Hoewel van buiten nog steeds de driedimensionale kindertekening die het altijd is, oogt het Groninger Museum van binnen tijdelijk als een zwierig barokpaleis uit de tijd van August de Sterke, keurvorst van het toen (rond 1700) bloeiende Saksen, met als hoofdstad Dresden (ook wel ‘Elbflorenz’ genoemd, tot het nagenoeg op de kop af zeventig jaar geleden door geallieerde brandbombardementen tot een meter boven het maaiveld werd kaalgeschroeid). Tot en met 25 mei 2015 zijn in Groningen honderd topstukken te zien uit de fameuze Gemäldegalerie Alte Meister te Dresden: alwéér een museum dat verbouwd wordt. Het geheim van Dresden van Rembrandt tot Canaletto toont inderdaad enkele belangrijke werken van deze twee blockbusters, maar ook een groot aantal schilderijen van ooit wereldberoemde, maar nu volkomen (maar zeer ten onrechte) vergeten tijdgenoten.

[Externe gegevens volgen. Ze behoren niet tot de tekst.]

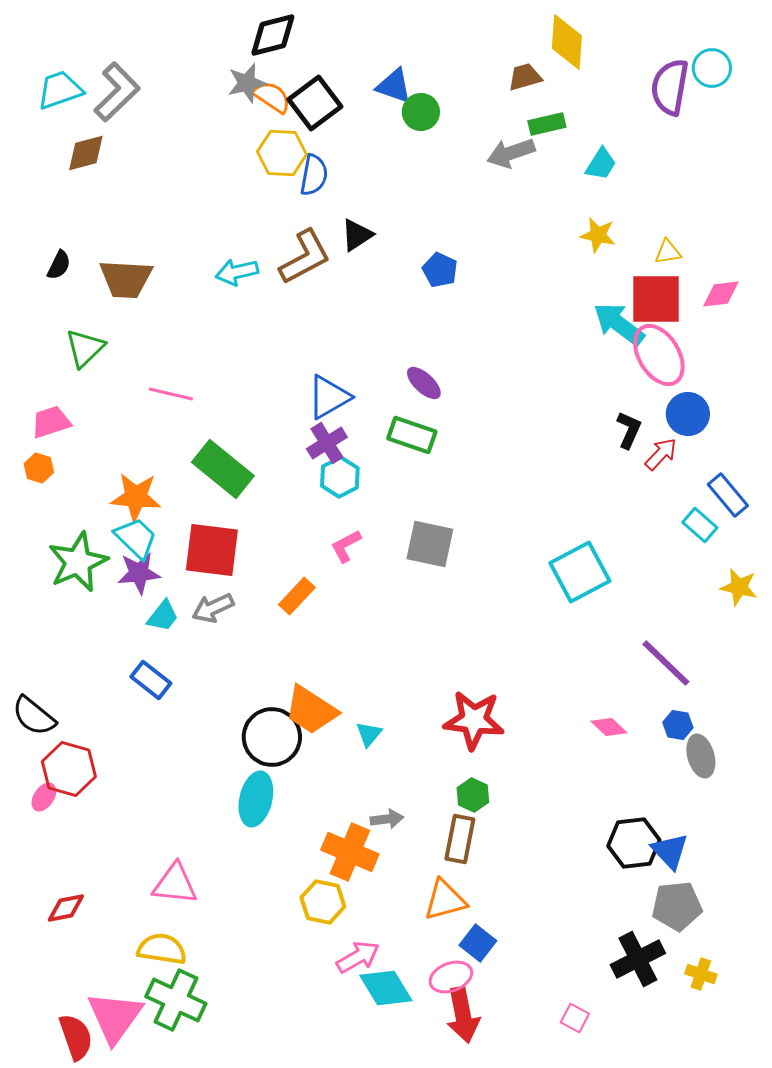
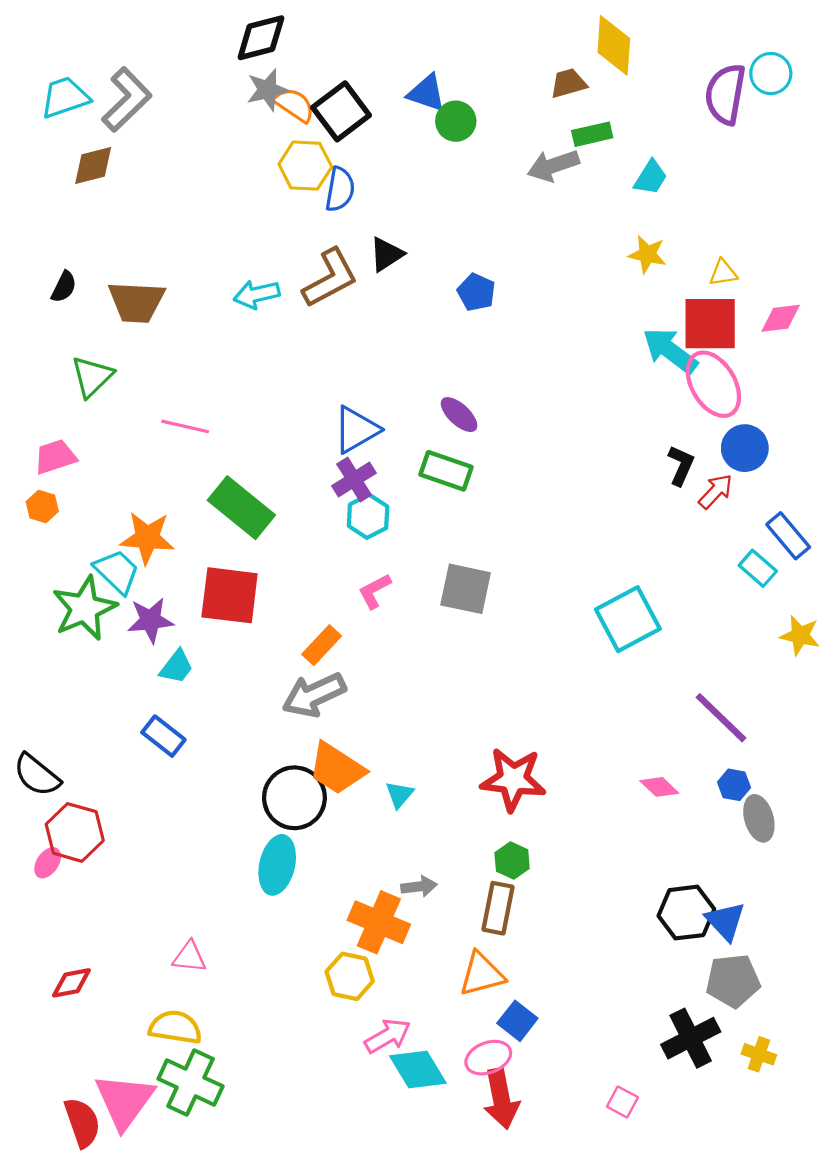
black diamond: (273, 35) -> (261, 38), moved
cyan trapezoid: (136, 538) -> (117, 572), moved
gray arrow: (213, 608) -> (314, 695), moved, size x1.4
pink triangle: (175, 884) -> (189, 957), size x0.7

Een van de mooiste ‘geheimen’ is Bernardo Bellotto’s De brokstukken van de voormalige Kreuzkirche in Dresden uit 1765. Deze kerk, deels stammend uit de late middeleeuwen, werd in de Zevenjarige Oorlog zodanig verwoest dat er niets anders opzat dan hem te slopen en van de grond af opnieuw op te bouwen. In 1945 lag de kerk opnieuw in puin, waarna een tweede restauratie nodig was. August de Sterke wilde graag laten zien dat het goed ging met hem en zijn vorstendom en was een verwoed kunstverzamelaar. Uiteindelijk vond zijn indrukwekkende collectie onderdak in de Gemäldegalerie, en nu dus een paar maanden in het Groninger Museum.
René Leverink zegt
Reactie van een lezer: In verband met je artikel ben ik zo vrij het verhaal vrij weer te geven dat ik reeds in 1984 te Dresden op een achterkamertje gehoord heb: dat Saksen in de tijd van August der Starke niet alleen behoorde tot de elite van de keurvorstendommen -daarvan waren er slechts zeven in heel Duitsland– , maar ook misschien wel het rijkste keurvorstendom was, en wel dankzij de grote hoeveelheden zilver die in het ertsgebergte gevonden werden. Dat zilver stelde August der Starke in staat als een Roi Soleil te regeren en overal kunst te kopen, maar het stelde hem ook in staat wat zilveren schijven te laten rollen naar de Poolse adel, zodat hij, de keurvorst van Saksen, tot koning van Polen gekozen werd en, oh, ja, dat is waar ook: dan moest hij nog wel even Rooms Katholiek worden en dat deed hij dan ook, want koning Henri IV van Frankrijk parafraserende had hij kunnen zeggen dat Warschau hem wel een misje waard was. Dat de godsdienst hem overigens niet een bliksem kon schelen blijkt wel uit het feit dat hij tegenover zijn bevolking eerst een jaar of vijf zijn ommezwaai verzwegen heeft en vervolgens het standpunt huldigde dat een ieder vrij was de godsdienst te belijden waar hij het meest zin in had. In het Duitsland van die tijd een ongehoord liberaal standpunt. Goeie vent dus, die August. Nee, het was slechts een politieke move: een keurvorst die koning wordt heeft een forse promotie gekregen, resp. zichzelf toebedeeld en het bezit van Polen gaf hem de gelegenheid Pruisen niet alleen vanuit het zuiden, maar ook vanuit het oosten te pesten — en dat is iets wat heel wat Saksen nog steeds graag doen: Berlijn dwarszitten. Toen ik in ’84 in Dresden was hoorde ik -eveneens in een achterkamertje– dat op het vergulde ruiterstandbeeld van August, der goldene Reiter, vroeg op een ochtend een, uiteraard anonym, briefje aangetroffen zou zijn waarop te lezen was: ‘Lieber August, steige nieder / und werde unser Koenig wieder; / Lass in diesen schweren Zeiten / jetzt mal uns’ren Erich reiten!’